Антимарровская кампания задела и С. В. Киселева, который, по мнению А. А. Формозова, «определял политику в археологии в 1945–1955 годах»[1408]
. Данное утверждение представляется преувеличенным, так как до полноценного лидерства Киселеву недоставало академического звания. Кроме того, как говорилось, волны разгрома марризма задели и его, поэтому безупречной его научную продукцию, с точки зрения идеологии текущего момента, назвать было нельзя. То же можно сказать и о П. Н. Третьякове, который увлекся партийной и административной карьерой, хотя и получил в 1950 г. пост главного редактора «Вопросов истории». Другой «тяжеловес», С. П. Толстов, возглавив Институт этнографии, все больше склонялся к этнографическим исследованиям, являясь официально главным (после Сталина, конечно) в этом направлении.Таким образом, из звезд первой величины оставался относительно молодой Б. А. Рыбаков. После войны археолог «был в расцвете своего таланта… Молодой еще, энергичный и обаятельный, он был общим любимцем»[1409]
. Для лидерства у него было все. В первую очередь Сталинская премия, присужденная за классическую работу «Ремесло Древней Руси». Рыбакова поддерживал Б. Д. Греков. Недоставало только одного: академического звания и крупного руководящего поста. В сложившихся условиях именно Рыбаков наиболее активно начал разрабатывать схему генезиса древнерусской народности с учетом итогов языковедческой дискуссии.Проблема древнерусской народности, ставшей колыбелью русских, украинцев и белорусов, традиционно вызывала острый интерес в среде советских историков[1410]

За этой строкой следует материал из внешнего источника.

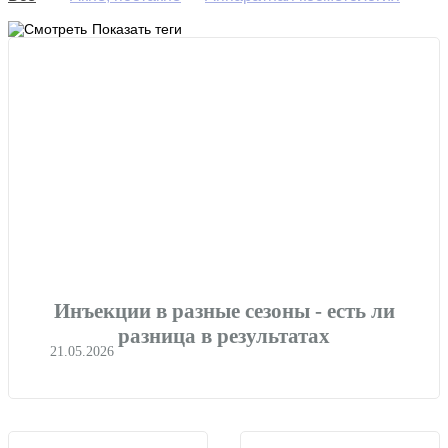
Биоревитализация
Ботулинотерапия
Показать теги
Гиалуроновая кислота
Здоровье
Избавиться от морщин
Контурная пластика
Коррекция жировых отложений
Купероз, розацеа
Липолитики
Мезотерапия
Омоложение кожи
Пигментация
Пилинги
Плацентарная терапия
Процедуры
Раздражение
Снижение веса
Советы косметолога
Сочетанные методики
Старение
Сухость
Трихология
Инъекции в разные сезоны - есть ли
Увеличение губ
Увлажнение кожи
Уход за лицом
разница в результатах
21.05.2026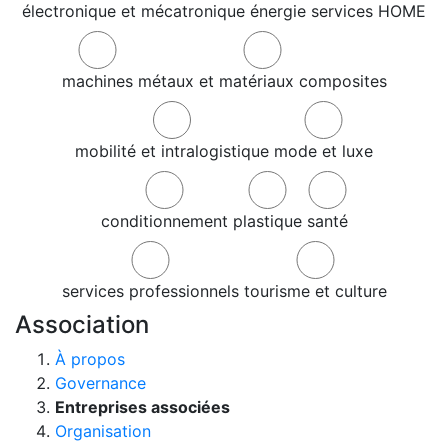
électronique et mécatronique
énergie
services
HOME
machines
métaux et matériaux composites
mobilité et intralogistique
mode et luxe
conditionnement
plastique
santé
services professionnels
tourisme et culture
Association
À propos
Governance
Entreprises associées
Organisation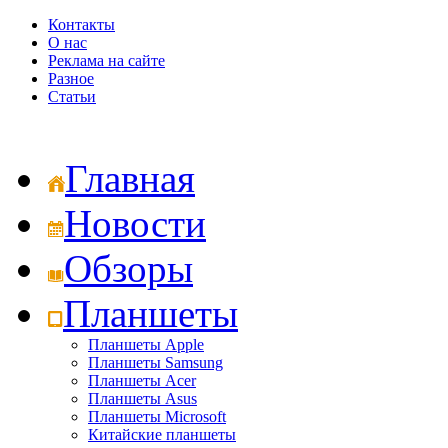
Контакты
О нас
Реклама на сайте
Разное
Статьи
Главная
Новости
Обзоры
Планшеты
Планшеты Apple
Планшеты Samsung
Планшеты Acer
Планшеты Asus
Планшеты Microsoft
Китайские планшеты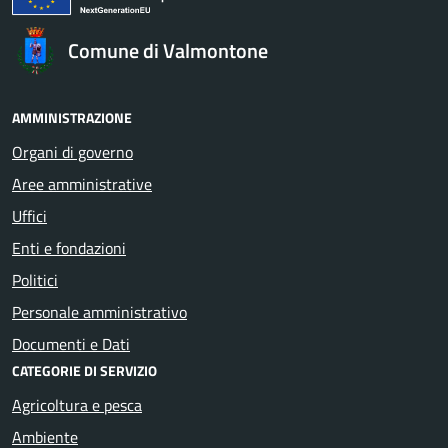
Comune di Valmontone
AMMINISTRAZIONE
Organi di governo
Aree amministrative
Uffici
Enti e fondazioni
Politici
Personale amministrativo
Documenti e Dati
CATEGORIE DI SERVIZIO
Agricoltura e pesca
Ambiente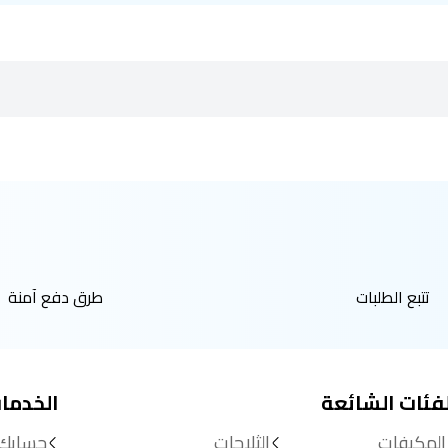
تتبع الطلبات
طرق دفع آمنة
لفئات الشائعة
الخدما
المكيفات
الثلاجات
حسابك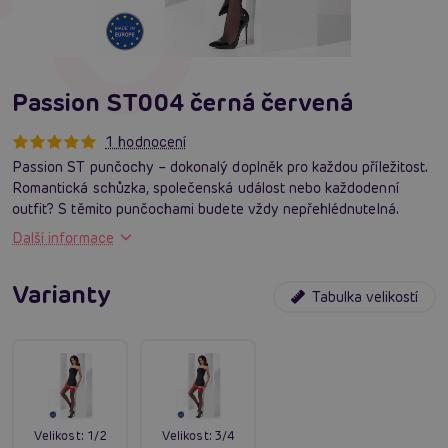
Passion ST004 černá červená
1 hodnocení
Passion ST punčochy – dokonalý doplněk pro každou příležitost.
Romantická schůzka, společenská událost nebo každodenní
outfit? S těmito punčochami budete vždy nepřehlédnutelná.
Další informace
Varianty
Tabulka velikostí
Velikost:
1/2
Velikost:
3/4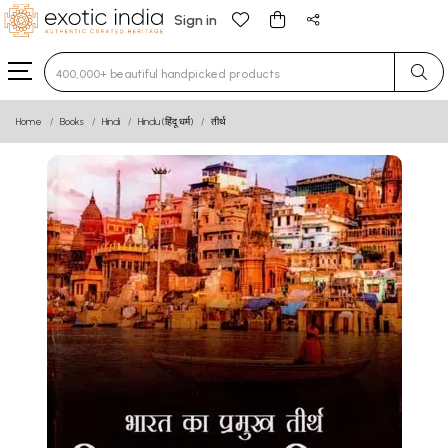
Sign in
Type 3 or more characters for results.
Home
Books
Hindi
Hindu (हिंदू धर्म)
तीर्थ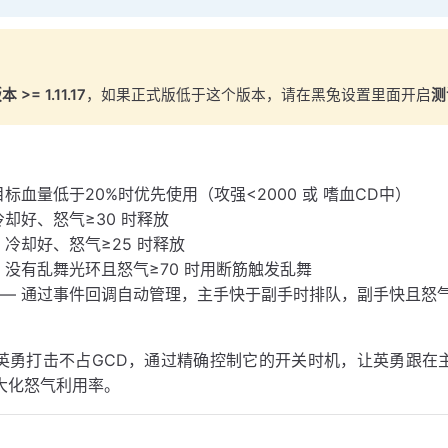
>= 1.11.17
，如果正式版低于这个版本，请在黑兔设置里面开启
测
：
目标血量低于20%时优先使用（攻强<2000 或 嗜血CD中）
冷却好、怒气≥30 时释放
 冷却好、怒气≥25 时释放
 没有乱舞光环且怒气≥70 时用断筋触发乱舞
— 通过事件回调自动管理，主手快于副手时排队，副手快且怒气<
英勇打击不占GCD，通过精确控制它的开关时机，让英勇跟在
大化怒气利用率。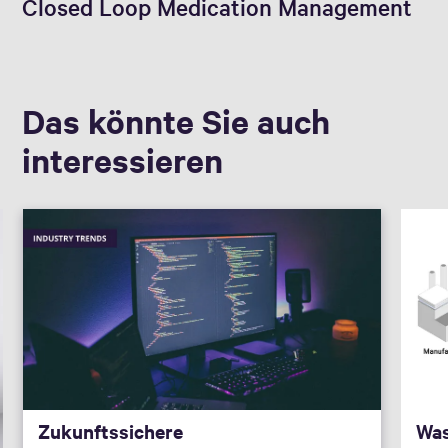
Closed Loop Medication Management
Das könnte Sie auch
interessieren
Zukunftssichere
Was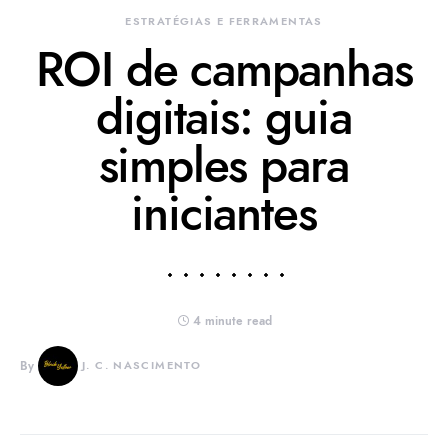
ESTRATÉGIAS E FERRAMENTAS
ROI de campanhas
digitais: guia
simples para
iniciantes
4 minute read
By
J. C. NASCIMENTO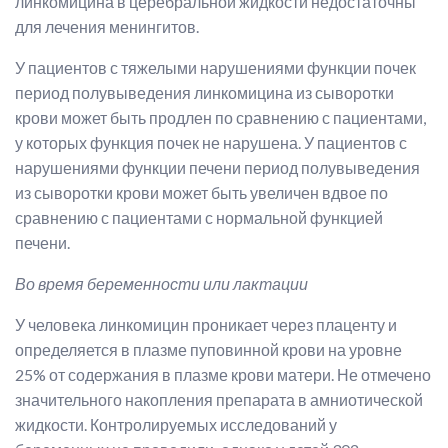
линкомицина в церебральной жидкости недостаточны
для лечения менингитов.
У пациентов с тяжелыми нарушениями функции почек
период полувыведения линкомицина из сыворотки
крови может быть продлен по сравнению с пациентами,
у которых функция почек не нарушена. У пациентов с
нарушениями функции печени период полувыведения
из сыворотки крови может быть увеличен вдвое по
сравнению с пациентами с нормальной функцией
печени.
Во время беременности или лактации
У человека линкомицин проникает через плаценту и
определяется в плазме пуповинной крови на уровне
25% от содержания в плазме крови матери. Не отмечено
значительного накопления препарата в амниотической
жидкости. Контролируемых исследований у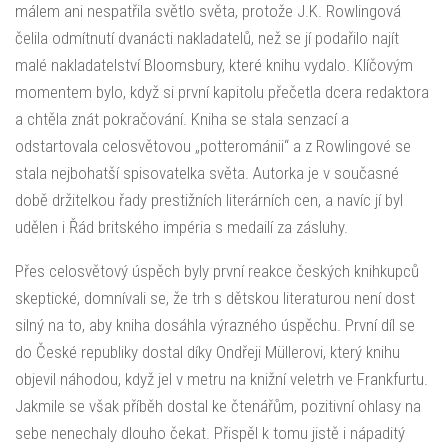
málem ani nespatřila světlo světa, protože J.K. Rowlingová
čelila odmítnutí dvanácti nakladatelů, než se jí podařilo najít
malé nakladatelství Bloomsbury, které knihu vydalo. Klíčovým
momentem bylo, když si první kapitolu přečetla dcera redaktora
a chtěla znát pokračování. Kniha se stala senzací a
odstartovala celosvětovou „potterománii“ a z Rowlingové se
stala nejbohatší spisovatelka světa. Autorka je v současné
době držitelkou řady prestižních literárních cen, a navíc jí byl
udělen i Řád britského impéria s medailí za zásluhy.
Přes celosvětový úspěch byly první reakce českých knihkupců
skeptické, domnívali se, že trh s dětskou literaturou není dost
silný na to, aby kniha dosáhla výrazného úspěchu. První díl se
do České republiky dostal díky Ondřeji Müllerovi, který knihu
objevil náhodou, když jel v metru na knižní veletrh ve Frankfurtu.
Jakmile se však příběh dostal ke čtenářům, pozitivní ohlasy na
sebe nenechaly dlouho čekat. Přispěl k tomu jistě i nápaditý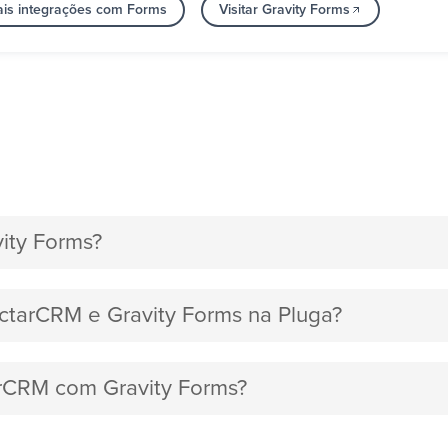
ais integrações com Forms
Visitar Gravity Forms
ity Forms?
ectarCRM e Gravity Forms na Pluga?
arCRM com Gravity Forms?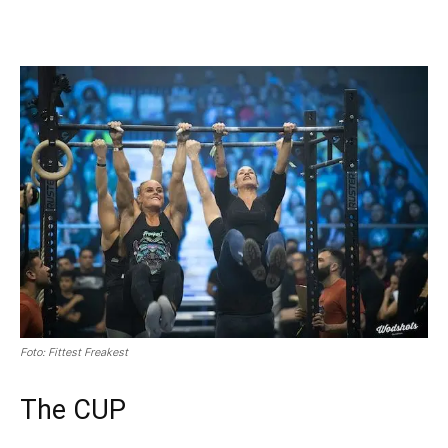
Foto: Fittest Freakest
The CUP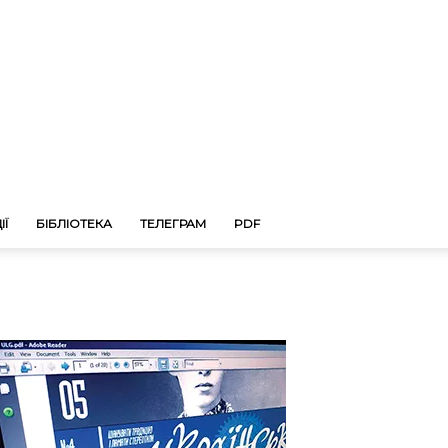
ІЇ
БІБЛІОТЕКА
ТЕЛЕГРАМ
PDF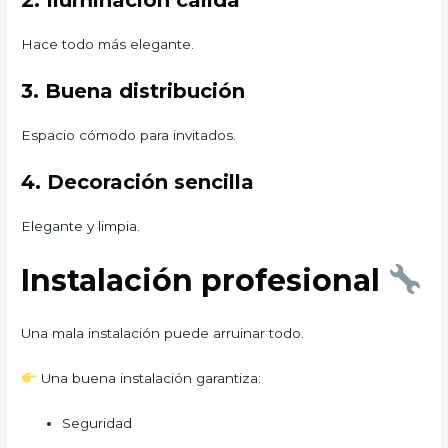
2. Iluminación cálida
Hace todo más elegante.
3. Buena distribución
Espacio cómodo para invitados.
4. Decoración sencilla
Elegante y limpia.
Instalación profesional
Una mala instalación puede arruinar todo.
Una buena instalación garantiza:
Seguridad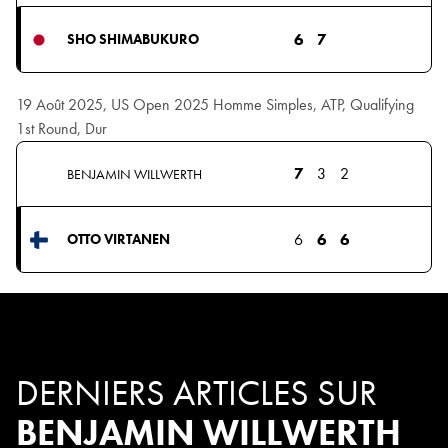
6
7
SHO SHIMABUKURO
19 Août 2025, US Open 2025 Homme Simples, ATP, Qualifying
1st Round, Dur
7
3
2
BENJAMIN WILLWERTH
6
6
6
OTTO VIRTANEN
DERNIERS ARTICLES SUR
BENJAMIN WILLWERTH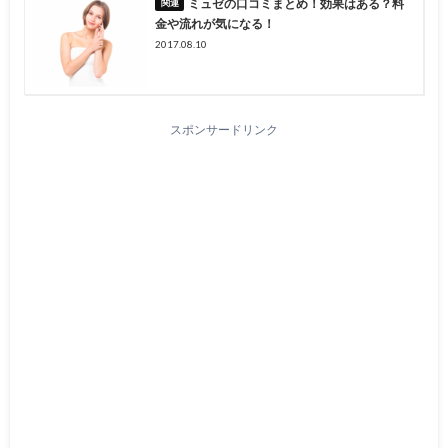
ミュゼの口コミまとめ！効果はある？料
金や流れが気になる！
2017.08.10
スポンサードリンク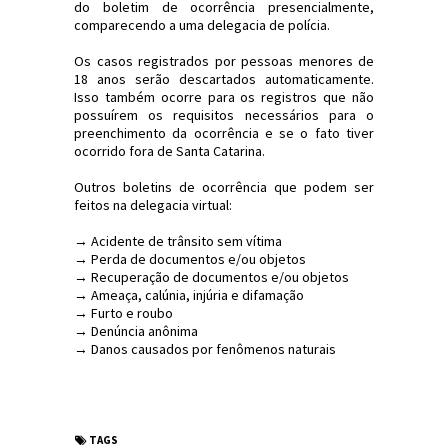
do boletim de ocorrência presencialmente,
comparecendo a uma delegacia de polícia.
Os casos registrados por pessoas menores de
18 anos serão descartados automaticamente.
Isso também ocorre para os registros que não
possuírem os requisitos necessários para o
preenchimento da ocorrência e se o fato tiver
ocorrido fora de Santa Catarina.
Outros boletins de ocorrência que podem ser
feitos na delegacia virtual:
→ Acidente de trânsito sem vítima
→ Perda de documentos e/ou objetos
→ Recuperação de documentos e/ou objetos
→ Ameaça, calúnia, injúria e difamação
→ Furto e roubo
→ Denúncia anônima
→ Danos causados por fenômenos naturais
#Política #Segurança #SC #JornaldosCanyons
#JdC
TAGS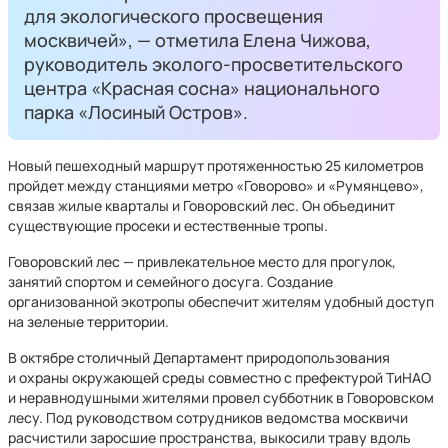
для экологического просвещения
москвичей», — отметила Елена Чижова,
руководитель эколого-просветительского
центра «Красная сосна» национального
парка «Лосиный Остров».
Новый пешеходный маршрут протяженностью 25 километров
пройдет между станциями метро «Говорово» и «Румянцево»,
связав жилые кварталы и Говоровский лес. Он объединит
существующие просеки и естественные тропы.
Говоровский лес — привлекательное место для прогулок,
занятий спортом и семейного досуга. Создание
организованной экотропы обеспечит жителям удобный доступ
на зеленые территории.
В октябре столичный Департамент природопользования
и охраны окружающей среды совместно с префектурой ТиНАО
и неравнодушными жителями провел субботник в Говоровском
лесу. Под руководством сотрудников ведомства москвичи
расчистили заросшие пространства, выкосили траву вдоль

. Но именно языковедческая дискуссия сыграла определяющую роль в интенсификации исследований в этом направлении[1411]. По мнению украинской исследовательницы Н. Н. Юсовой, фоном для изучения древнерусской народности оказался надвигающийся юбилей «воссоединения» Украины с Россией. Поэтому легитимация термина «древнерусская народность» приобретало мощное политическое звучание[1412]. Некоторые сотрудники Института истории, в частности Л. В. Черепнин и А. Н. Насонов, принимали участие в Междисциплинарном совещании «Методология этногенетических исследований в свете сталинского учения о языке»[1413].Первоначально инициативу хотел захватить ленинградский историк В. В. Мавродин. Причем, именно он впервые применил термин «народность»[1414]
. Его статья, посвященная этническому развитию русского народа, появилась еще до языковедческой дискуссии и являлась частью дискуссии о периодизации русской истории[1415]. Новая дискуссия также могла укрепить пошатнувшееся после идеологических кампаний конца 40-х гг. положение историка, когда он вынужден был покинуть пост декана исторического факультета ЛГУ. Мавродин подготовил доклад, который первоначально был представлен 11 ноября 1950 г. на заседании кафедры истории СССР исторического факультета ЛГУ. 1–2 февраля 1951 г.[1416] Мавродин выступил с чуть скорректированным докладом на заседании сектора истории СССР до XIX в. Института истории. Во встрече участвовали не только сотрудники сектора, но и приглашенные лингвисты. Основные идеи заключались в следующем. Историк относил появление древнерусской народности к VIII–IX вв. и связывал с распадом первобытнообщинного строя и развитием феодальных отношений. Данные процессы привели к образованию Древнерусского государства с общим государственным языком[1417]. С конца XI — начала XII в. в условиях феодальной раздробленности начался «государственный» распад древнерусской народности, решающую роль в котором сыграло татаро-монгольское нашествие. Развитие производительных сил на северо-востоке и северо-западе Руси, наблюдавшееся в XIV–XV вв., привело к формированию централизованного государства, ставшего основой великорусской народности. Мавродин подчеркивал качественное отличие великорусской народности, обусловленное более высоким уровнем развития производительных сил, перед древнерусской.Касаясь вопроса о языке, ученый нарисовал следующую схему: «Образование русской народности происходило на древней территории кривичей, ильменских словен, вятичей и северян. Ведущая роль в формировании великорусской речи принадлежала среднерусским диалектам, хотя определенную роль сыграли также диалекты северорусские и диалекты населения северской земли, близкие к южнорусским и среднерусским диалектам»[1418]
. Итак, основой новой народности оказались в первую очередь носители среднерусских диалектов. Это прямо противоречило сталинским рассуждениям о курско-орловском диалекте.